En un contexto en el que la mentira política se normaliza y la propiedad de los medios se concentra en manos de grandes fortunas, la pregunta ya no es quién informa, sino al servicio de qué intereses se informa. Resulta difícil no percibir un profundo desequilibrio cuando se comparan dos realidades aparentemente opuestas. Por un lado, líderes políticos como Donald Trump han construido carreras enteras sobre la reiteración de falsedades —desde fraudes electorales inexistentes hasta conspiraciones internacionales sin pruebas— sin afrontar consecuencias proporcionales. La lentitud judicial, la instrumentalización de los tribunales y la polarización extrema han convertido la mentira en una herramienta política rentable. Por otro lado, los medios tradicionales, cuando cometen errores graves (como es el caso de la BBC), se enfrentan a sanciones económicas, judiciales y reputacionales inmediatas. Y es justo que así sea: el periodismo no puede permitirse la difamación ni la negligencia.
La multa a la BBC o la venta de ‘La Stampa’
y ‘La Repubblica’ a un millonario griego pone de manifiesto la fragilidad de la democracia
La libertad de información no es una licencia para dañar. Pero lo inquietante es la asimetría: se exige un estándar ético altísimo al periodismo mientras se tolera la falsedad sistemática del poder político. A esta fragilidad se suma otro fenómeno igualmente preocupante: la reconfiguración del mapa mediático europeo. La posible venta de La Stampa y La Repubblica por la familia Agnelli a un millonario extranjero, o la entrada de grandes fortunas en cabeceras históricas como Le Monde, no son simples operaciones empresariales. Son síntomas de un proceso de concentración y financiarización de la información que amenaza el pluralismo.
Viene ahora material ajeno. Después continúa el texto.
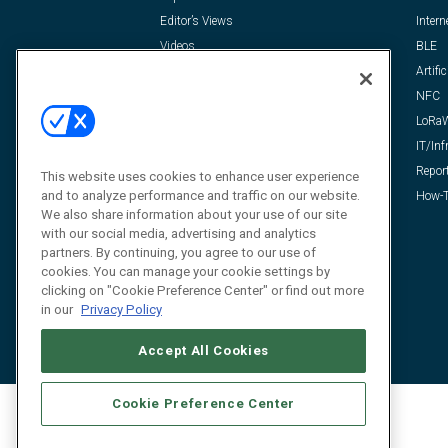
Editor’s Views
Intern
Videos
BLE
Resources
Artific
FAQ
NFC
LoRa
IT/Inf
Repor
This website uses cookies to enhance user experience
and to analyze performance and traffic on our website.
How-T
We also share information about your use of our site
with our social media, advertising and analytics
partners. By continuing, you agree to our use of
cookies. You can manage your cookie settings by
clicking on "Cookie Preference Center" or find out more
in our
Privacy Policy
Accept All Cookies
Cookie Preference Center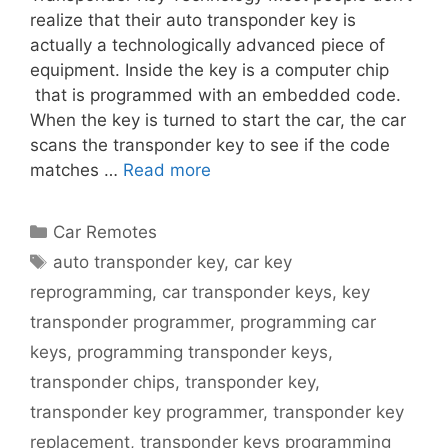
realize that their auto transponder key is
actually a technologically advanced piece of
equipment. Inside the key is a computer chip
that is programmed with an embedded code.
When the key is turned to start the car, the car
scans the transponder key to see if the code
matches …
Read more
Car Remotes
auto transponder key
,
car key
reprogramming
,
car transponder keys
,
key
transponder programmer
,
programming car
keys
,
programming transponder keys
,
transponder chips
,
transponder key
,
transponder key programmer
,
transponder key
replacement
,
transponder keys programming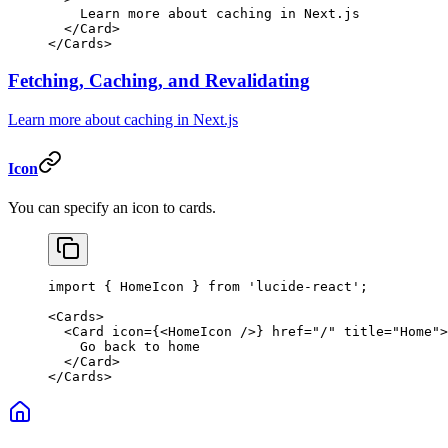
    Learn more about caching in Next.js
  </
Card
>
</
Cards
>
Fetching, Caching, and Revalidating
Learn more about caching in Next.js
Icon
You can specify an icon to cards.
import
 { HomeIcon } 
from
 'lucide-react'
;
<
Cards
>
  <
Card
 icon
=
{<
HomeIcon
 />} 
href
=
"/"
 title
=
"Home"
>
    Go back to home
  </
Card
>
</
Cards
>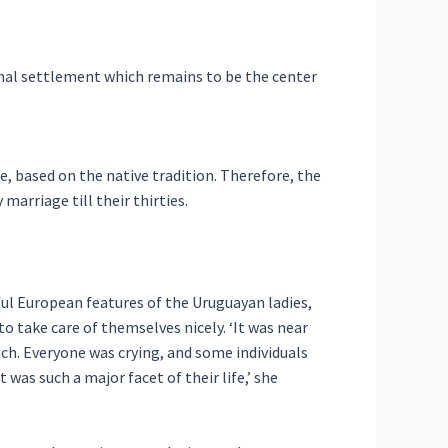
nal settlement which remains to be the center
e, based on the native tradition. Therefore, the
 marriage till their thirties.
ful European features of the Uruguayan ladies,
o take care of themselves nicely. ‘It was near
ch. Everyone was crying, and some individuals
 was such a major facet of their life,’ she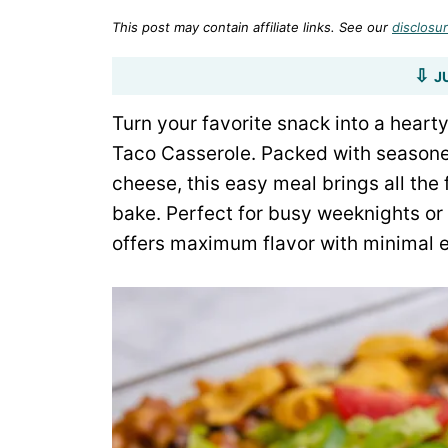
This post may contain affiliate links. See our
disclosur
J
Turn your favorite snack into a hearty
Taco Casserole. Packed with seasone
cheese, this easy meal brings all the 
bake. Perfect for busy weeknights or
offers maximum flavor with minimal e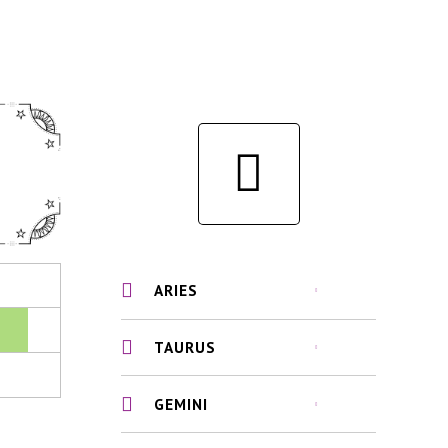
ARIES
TAURUS
GEMINI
No se trata de la nacionalidad de los nuevos propietarios, sino de la falta de garantías reales sobre la independencia editorial. Cuando la información depende de intereses económicos opacos, el periodismo corre el riesgo de dejar de fiscalizar al poder para convertirse en una pieza más del engranaje. Sin medios fuertes, independientes y éticamente responsables, la democracia se debilita. Pero sin límites claros y efectivos para la mentira política, el periodismo queda indefenso. Porque los medios tradicionales son la primera línea de defensa de la democracia.